The EFI option is intriguing but I don't see much gain for a lot of possible hassle and expense if/when things go wrong. Carburetors are tried and proven, easy and cheap to fix and/or replace. With the dealer a bit over 1/2 hour away, just the round trip in my pickup probably costs slightly less than a new carburetor from eBay. As far as fuel efficiency goes, if I run it a lot that might be five to eight hours at most during a whole winter. Who cares about the fuel consumption difference for that amount?


----------



## SnowH8ter (Oct 8, 2018)

2-Stage. Propellers work good on aircraft, fans, air boats, drones etc. Not convinced they're an effective addition to a snow blower's auger/impeller system.


----------



## 132619 (Nov 20, 2018)

2 stage,toro,ariens or simplicity in a pro model grade line 

i have 4 -mtd made and branded 3 stage in for repairs right now. all lost the inner shear pin of the inner 3 stage fan, their owners unable to retrieve the broken part from the impeller shaft and field replace them,in each case,maybe the odd ones. 
repair is split the machine remove the auger and impeller assembly, remove broken pin and replace. assemble the machine

IMM
look for a machine you as the owner can, field repair by having a small stock of emergency parts .IE belts, shear pins, oil.


----------



## broo (Dec 23, 2017)

Probably a 2 stage Toro. A bit smaller than what I currently have (31") so I'd take a 28".

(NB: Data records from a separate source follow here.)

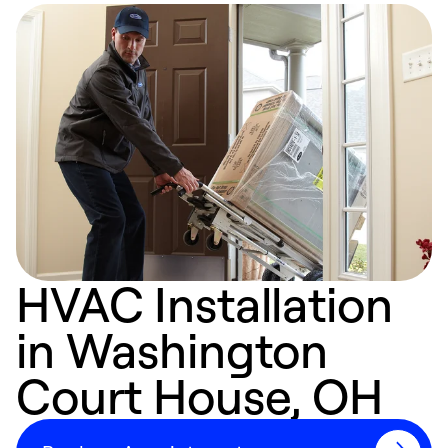
HVAC Installation
in Washington
Court House, OH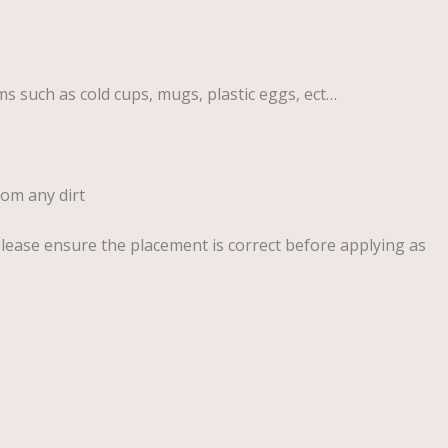
ms such as cold cups, mugs, plastic eggs, ect…
rom any dirt
Please ensure the placement is correct before applying as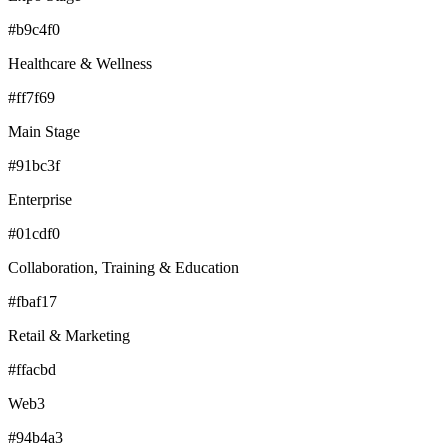
#b9c4f0
Healthcare & Wellness
#ff7f69
Main Stage
#91bc3f
Enterprise
#01cdf0
Collaboration, Training & Education
#fbaf17
Retail & Marketing
#ffacbd
Web3
#94b4a3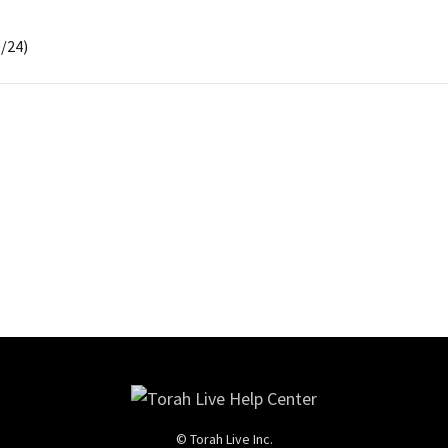
/24)
© Torah Live Inc.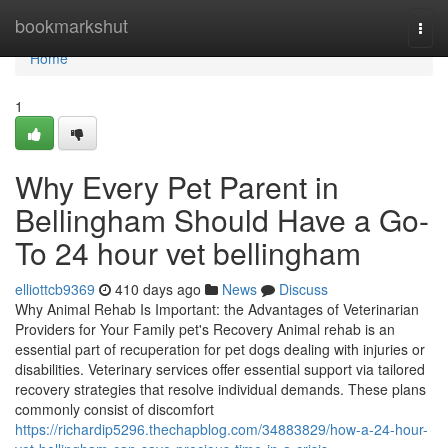
Home
bookmarkshut
Togg
navi
Home
1
Why Every Pet Parent in
Bellingham Should Have a Go-
To 24 hour vet bellingham
elliottcb9369
410 days ago
News
Discuss
Why Animal Rehab Is Important: the Advantages of Veterinarian
Providers for Your Family pet's Recovery Animal rehab is an
essential part of recuperation for pet dogs dealing with injuries or
disabilities. Veterinary services offer essential support via tailored
recovery strategies that resolve individual demands. These plans
commonly consist of discomfort
https://richardip5296.thechapblog.com/34883829/how-a-24-hour-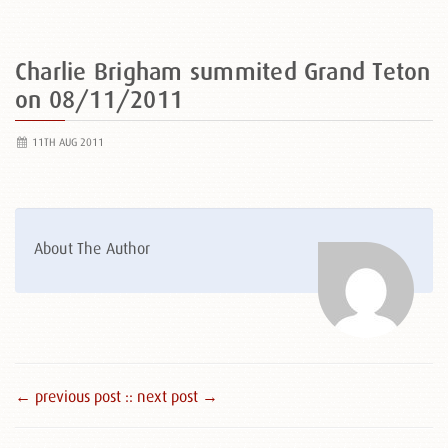
Charlie Brigham summited Grand Teton
on 08/11/2011
11TH AUG 2011
About The Author
← previous post :
: next post →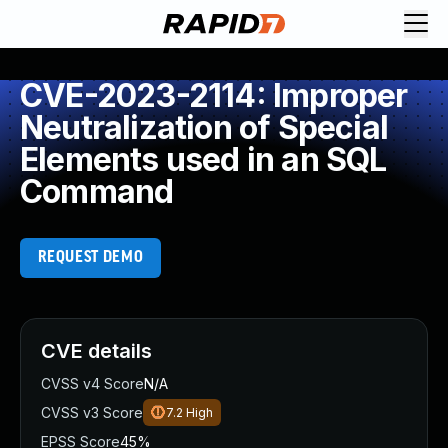
CVE-2023-2114: Improper
Neutralization of Special
Elements used in an SQL
Command
REQUEST DEMO
CVE details
CVSS v4 Score
N/A
CVSS v3 Score
7.2
High
EPSS Score
45%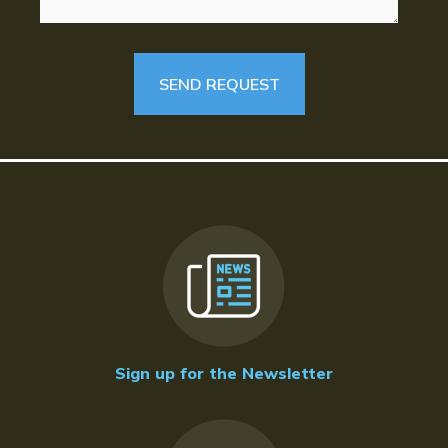
Sign up for the Newsletter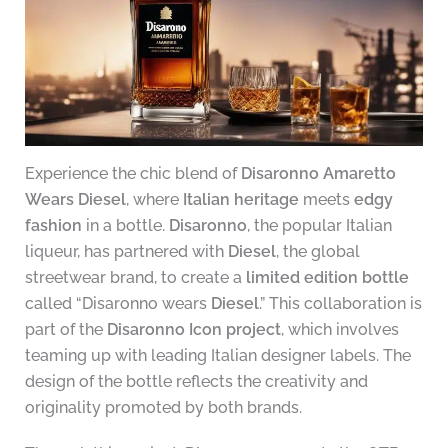
Experience the chic blend of
Disaronno Amaretto
Wears Diesel
, where
Italian heritage
meets
edgy
fashion
in a bottle.
Disaronno
, the popular Italian
liqueur, has partnered with
Diesel
, the global
streetwear brand, to create a
limited edition bottle
called “Disaronno wears
Diesel
.” This collaboration is
part of the
Disaronno Icon project
, which involves
teaming up with leading Italian designer labels. The
design of the bottle reflects the creativity and
originality promoted by both brands.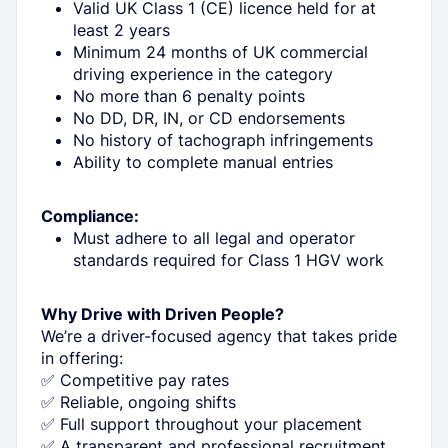
Valid UK Class 1 (CE) licence held for at
least 2 years
Minimum 24 months of UK commercial
driving experience in the category
No more than 6 penalty points
No DD, DR, IN, or CD endorsements
No history of tachograph infringements
Ability to complete manual entries
Compliance:
Must adhere to all legal and operator
standards required for Class 1 HGV work
Why Drive with Driven People?
We’re a driver-focused agency that takes pride
in offering:
✅ Competitive pay rates
✅ Reliable, ongoing shifts
✅ Full support throughout your placement
✅ A transparent and professional recruitment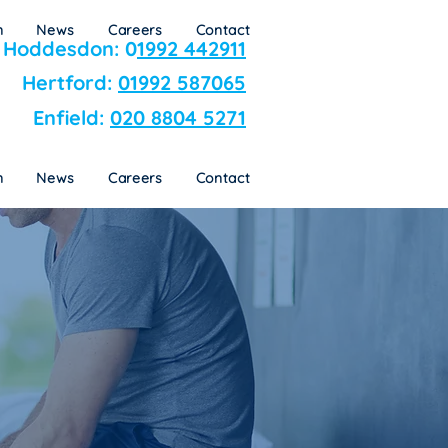
n
News
Careers
Contact
Hoddesdon: 0
1992 442911
Hertford:
01992 587065
Enfield:
020 8804 5271
n
News
Careers
Contact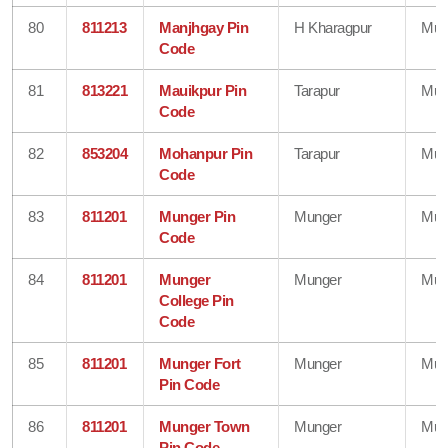
80
811213
Manjhgay Pin
H Kharagpur
Mun
Code
81
813221
Mauikpur Pin
Tarapur
Mun
Code
82
853204
Mohanpur Pin
Tarapur
Mun
Code
83
811201
Munger Pin
Munger
Mun
Code
84
811201
Munger
Munger
Mun
College Pin
Code
85
811201
Munger Fort
Munger
Mun
Pin Code
86
811201
Munger Town
Munger
Mun
Pin Code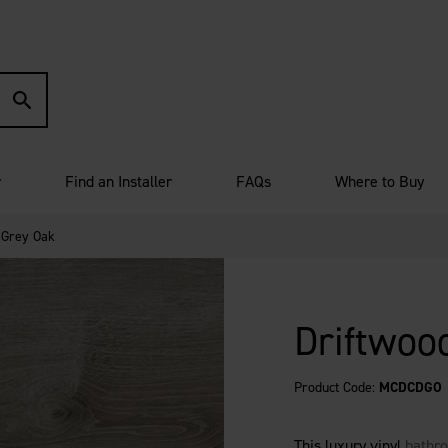
r
Find an Installer
FAQs
Where to Buy
 Grey Oak
Driftwoo
Product Code:
MCDCDGO
This luxury vinyl
bathro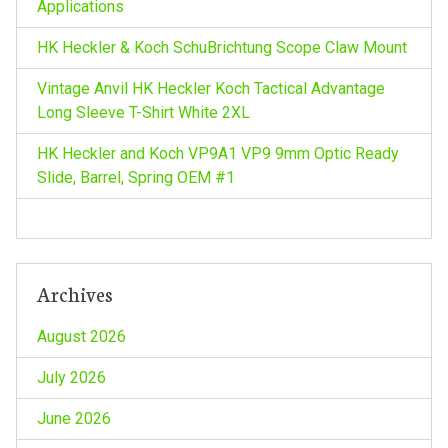
Applications
HK Heckler & Koch SchuBrichtung Scope Claw Mount
Vintage Anvil HK Heckler Koch Tactical Advantage
Long Sleeve T-Shirt White 2XL
HK Heckler and Koch VP9A1 VP9 9mm Optic Ready
Slide, Barrel, Spring OEM #1
Archives
August 2026
July 2026
June 2026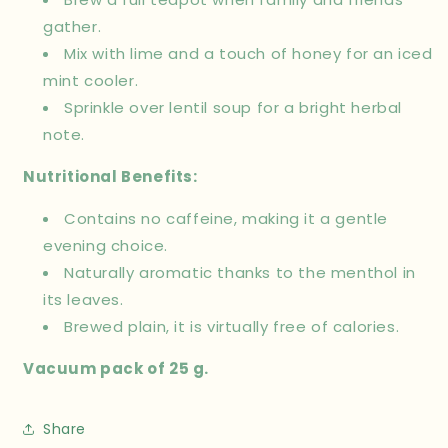
gather.
Mix with lime and a touch of honey for an iced
mint cooler.
Sprinkle over lentil soup for a bright herbal
note.
Nutritional Benefits:
Contains no caffeine, making it a gentle
evening choice.
Naturally aromatic thanks to the menthol in
its leaves.
Brewed plain, it is virtually free of calories.
Vacuum pack of 25 g.
Share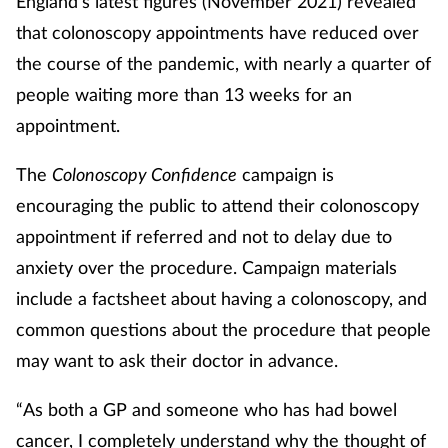
England’s latest figures (November 2021) revealed
that colonoscopy appointments have reduced over
Healthy living
the course of the pandemic, with nearly a quarter of
people waiting more than 13 weeks for an
Heart health
appointment.
Incontinence
The
Colonoscopy Confidence
campaign is
encouraging the public to attend their colonoscopy
Infection
appointment if referred and not to delay due to
Joint health
anxiety over the procedure. Campaign materials
include a factsheet about having a colonoscopy, and
Leadership
common questions about the procedure that people
may want to ask their doctor in advance.
Legal
“As both a GP and someone who has had bowel
Lung health
cancer, I completely understand why the thought of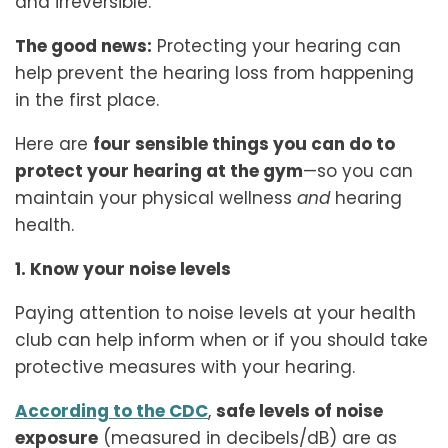
and irreversible.
The good news:
Protecting your hearing can
help prevent the hearing loss from happening
in the first place.
Here are
four sensible things you can do to
protect your hearing at the gym
—so you can
maintain your physical wellness
and
hearing
health.
1. Know your noise levels
Paying attention to noise levels at your health
club can help inform when or if you should take
protective measures with your hearing.
According to the CDC
,
safe levels of noise
exposure
(measured in decibels/dB) are as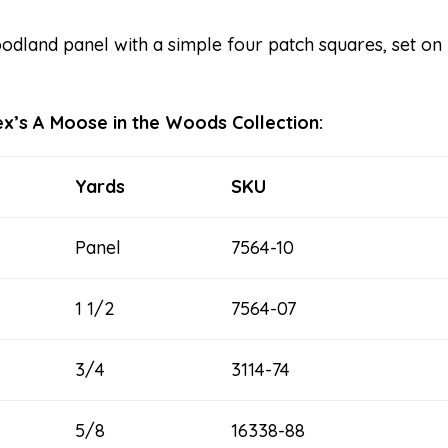
dland panel with a simple four patch squares, set on 
rtex’s A Moose in the Woods Collection:
Yards
SKU
Panel
7564-10
1 1/2
7564-07
3/4
3114-74
5/8
16338-88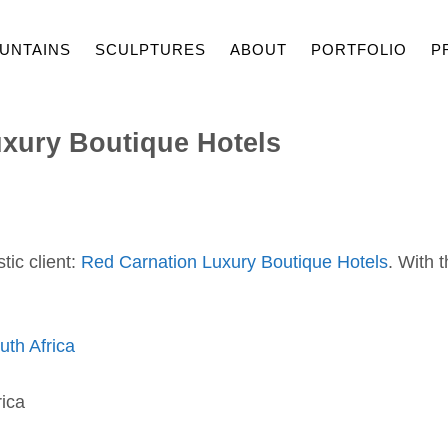
UNTAINS
SCULPTURES
ABOUT
PORTFOLIO
P
xury Boutique Hotels
tic client:
Red Carnation Luxury Boutique Hotels
. With 
th Africa
ica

A "nice to have, but not mandatory" option for me would be heating handles.


----------



## Miles (Sep 16, 2016)

I like this Ariens rapidtrak too: https://www.snowblowersatjacks.com/product-details/ariens/926060 This is the newer model of the track, but Ariens seems to have done it right the first time. There is no call-back like the Hondas. The Honda 1332 does have that automatic sensor which stops the auger if it hits a newspaper instead of breaking a shear pin. This is an evolutionary jump for snowblowers. If you get a Honda, make sure it has the modified chute so it won't clog in wet snow.


----------